Turkish exports increased 4.4 percent year-on-year in March to reach $23.6 billion, despite the repercussions of the earthquake that struck 11 provinces the previous month, according to the country’s minister of trade.
Mehmet Mus stated at a press conference the affected regions were responsible for 8.6 percent of Turkiye’s exports in 2022.
He added that imports increased 4.2 percent year-on-year in March to $32.2 billion, with overall commerce volume rising 4.3 percent to $55.7 billion.
“We expect the impact from the earthquakes on production and exports to wane further in the coming months,” Mus said.
Additionally, Turkiye’s global trade imbalance increased by 3.7 percent as record exports struggled to balance soaring gold and vehicle imports. Purchases of gold surged by 63 percent to $1.7 billion.
From January to March 2023, the trade deficit climbed by 31.5 percent to $34.9 billion from the previous year.
Moreover, Turkiye’s exports increased by 2.5 percent to $61.6 billion in the first quarter of 2023, compared to the same time in 2022.
The trade gap increased to $8.57 billion from $8.27 billion in the same period last year, with Mus noting higher demand for automobiles as the worldwide semiconductor shortage eases.
According to the Turkish Exporters Assembly, also known as TIM, March’s energy imports totaled $6 billion, down 28.6 percent from the same month last year.
Rolling 12-month energy imports came to $93.1 billion, a decrease of nearly $2.4 billion from the previous month.

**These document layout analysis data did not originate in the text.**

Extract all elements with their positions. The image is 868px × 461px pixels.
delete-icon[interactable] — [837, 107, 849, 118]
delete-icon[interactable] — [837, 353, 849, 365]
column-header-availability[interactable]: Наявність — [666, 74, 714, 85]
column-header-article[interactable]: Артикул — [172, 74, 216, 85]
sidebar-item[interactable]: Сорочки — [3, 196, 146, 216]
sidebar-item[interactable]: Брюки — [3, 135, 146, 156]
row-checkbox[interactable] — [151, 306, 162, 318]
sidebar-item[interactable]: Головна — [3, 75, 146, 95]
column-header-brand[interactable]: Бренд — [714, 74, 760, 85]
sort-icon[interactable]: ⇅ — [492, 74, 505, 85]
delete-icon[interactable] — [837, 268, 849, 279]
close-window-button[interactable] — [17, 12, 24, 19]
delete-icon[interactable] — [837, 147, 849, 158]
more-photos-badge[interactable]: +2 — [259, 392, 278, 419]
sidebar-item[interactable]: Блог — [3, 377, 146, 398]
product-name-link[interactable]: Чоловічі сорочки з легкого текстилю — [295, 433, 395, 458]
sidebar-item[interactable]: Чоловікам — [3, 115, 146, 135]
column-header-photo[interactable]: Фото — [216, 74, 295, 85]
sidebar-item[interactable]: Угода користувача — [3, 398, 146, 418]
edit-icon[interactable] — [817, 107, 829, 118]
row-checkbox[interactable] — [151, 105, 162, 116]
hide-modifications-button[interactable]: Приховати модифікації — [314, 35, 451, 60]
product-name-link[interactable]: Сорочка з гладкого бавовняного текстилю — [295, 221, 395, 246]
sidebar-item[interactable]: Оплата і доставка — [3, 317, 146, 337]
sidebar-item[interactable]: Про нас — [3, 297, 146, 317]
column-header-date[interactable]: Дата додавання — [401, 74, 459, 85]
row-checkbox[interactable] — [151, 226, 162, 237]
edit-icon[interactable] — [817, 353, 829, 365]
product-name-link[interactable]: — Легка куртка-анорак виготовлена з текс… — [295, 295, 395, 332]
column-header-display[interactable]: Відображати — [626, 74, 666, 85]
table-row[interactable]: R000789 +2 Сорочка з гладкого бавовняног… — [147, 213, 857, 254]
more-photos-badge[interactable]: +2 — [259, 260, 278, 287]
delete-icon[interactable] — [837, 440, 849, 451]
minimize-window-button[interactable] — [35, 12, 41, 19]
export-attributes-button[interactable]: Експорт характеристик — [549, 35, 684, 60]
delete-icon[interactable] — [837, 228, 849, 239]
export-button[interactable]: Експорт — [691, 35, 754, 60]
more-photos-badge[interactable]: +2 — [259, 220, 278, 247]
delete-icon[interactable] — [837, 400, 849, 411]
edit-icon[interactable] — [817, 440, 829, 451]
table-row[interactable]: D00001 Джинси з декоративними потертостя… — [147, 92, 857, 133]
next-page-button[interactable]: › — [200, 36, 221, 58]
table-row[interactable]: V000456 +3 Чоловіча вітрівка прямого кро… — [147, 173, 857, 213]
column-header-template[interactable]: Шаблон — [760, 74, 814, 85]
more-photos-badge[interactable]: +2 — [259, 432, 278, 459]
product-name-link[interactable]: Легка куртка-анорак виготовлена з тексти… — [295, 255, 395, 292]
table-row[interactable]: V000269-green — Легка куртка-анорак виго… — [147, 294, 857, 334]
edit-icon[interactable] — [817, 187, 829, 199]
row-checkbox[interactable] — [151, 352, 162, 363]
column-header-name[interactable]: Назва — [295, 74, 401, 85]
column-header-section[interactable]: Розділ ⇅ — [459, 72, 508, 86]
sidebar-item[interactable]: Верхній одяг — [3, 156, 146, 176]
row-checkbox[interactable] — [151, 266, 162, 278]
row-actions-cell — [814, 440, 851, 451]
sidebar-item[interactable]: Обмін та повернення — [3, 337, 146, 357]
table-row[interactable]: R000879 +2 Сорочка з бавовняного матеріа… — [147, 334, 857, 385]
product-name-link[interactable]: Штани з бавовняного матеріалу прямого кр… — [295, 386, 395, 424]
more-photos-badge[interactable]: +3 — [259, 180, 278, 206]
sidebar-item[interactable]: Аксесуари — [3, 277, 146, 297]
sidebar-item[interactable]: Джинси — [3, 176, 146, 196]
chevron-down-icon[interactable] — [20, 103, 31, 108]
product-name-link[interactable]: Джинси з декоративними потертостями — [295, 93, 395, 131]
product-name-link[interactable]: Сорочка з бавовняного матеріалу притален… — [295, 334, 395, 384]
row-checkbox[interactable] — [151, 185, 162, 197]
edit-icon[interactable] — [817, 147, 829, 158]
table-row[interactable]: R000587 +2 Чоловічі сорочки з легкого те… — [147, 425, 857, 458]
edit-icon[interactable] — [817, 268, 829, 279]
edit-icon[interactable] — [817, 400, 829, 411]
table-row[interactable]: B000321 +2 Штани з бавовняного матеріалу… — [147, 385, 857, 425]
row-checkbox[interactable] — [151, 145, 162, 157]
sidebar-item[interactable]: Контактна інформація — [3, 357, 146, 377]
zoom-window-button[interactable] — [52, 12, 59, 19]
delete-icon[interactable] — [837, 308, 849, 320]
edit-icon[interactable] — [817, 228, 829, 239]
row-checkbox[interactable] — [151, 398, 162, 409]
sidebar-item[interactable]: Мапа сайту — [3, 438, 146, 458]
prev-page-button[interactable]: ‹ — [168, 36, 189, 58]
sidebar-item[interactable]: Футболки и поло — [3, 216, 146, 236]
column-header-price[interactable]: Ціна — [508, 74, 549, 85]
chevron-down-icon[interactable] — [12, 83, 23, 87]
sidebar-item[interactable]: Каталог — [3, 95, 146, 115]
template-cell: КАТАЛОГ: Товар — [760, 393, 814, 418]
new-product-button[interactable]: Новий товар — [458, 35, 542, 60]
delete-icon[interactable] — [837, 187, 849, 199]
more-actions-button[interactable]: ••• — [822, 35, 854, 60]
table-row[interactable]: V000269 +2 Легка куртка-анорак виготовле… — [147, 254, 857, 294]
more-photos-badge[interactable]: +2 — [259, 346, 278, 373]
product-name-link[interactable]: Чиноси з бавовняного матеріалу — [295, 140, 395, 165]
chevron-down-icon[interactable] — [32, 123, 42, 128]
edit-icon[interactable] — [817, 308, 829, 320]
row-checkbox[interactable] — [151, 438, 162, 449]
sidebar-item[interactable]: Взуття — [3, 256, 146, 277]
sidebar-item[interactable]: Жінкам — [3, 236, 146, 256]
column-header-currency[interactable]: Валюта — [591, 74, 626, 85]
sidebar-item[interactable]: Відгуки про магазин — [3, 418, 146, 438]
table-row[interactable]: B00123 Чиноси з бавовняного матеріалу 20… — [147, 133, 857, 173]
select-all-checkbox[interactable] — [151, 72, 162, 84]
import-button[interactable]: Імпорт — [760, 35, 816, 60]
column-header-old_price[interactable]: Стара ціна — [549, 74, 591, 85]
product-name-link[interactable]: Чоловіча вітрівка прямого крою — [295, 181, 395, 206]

TIM also added that Germany accounted for $2 billion of Turkiye’s exports in March, followed by the US for $1.38 billion and Italy for $1.19 billion.
In March, the country’s top three import destinations were Russia at $3.99 billion, China at $3.78 billion and Germany at $2.69 billion. The EU’s total imports from Turkiye were $9.76 billion, while its exports to Turkiye totaled $10.12 billion.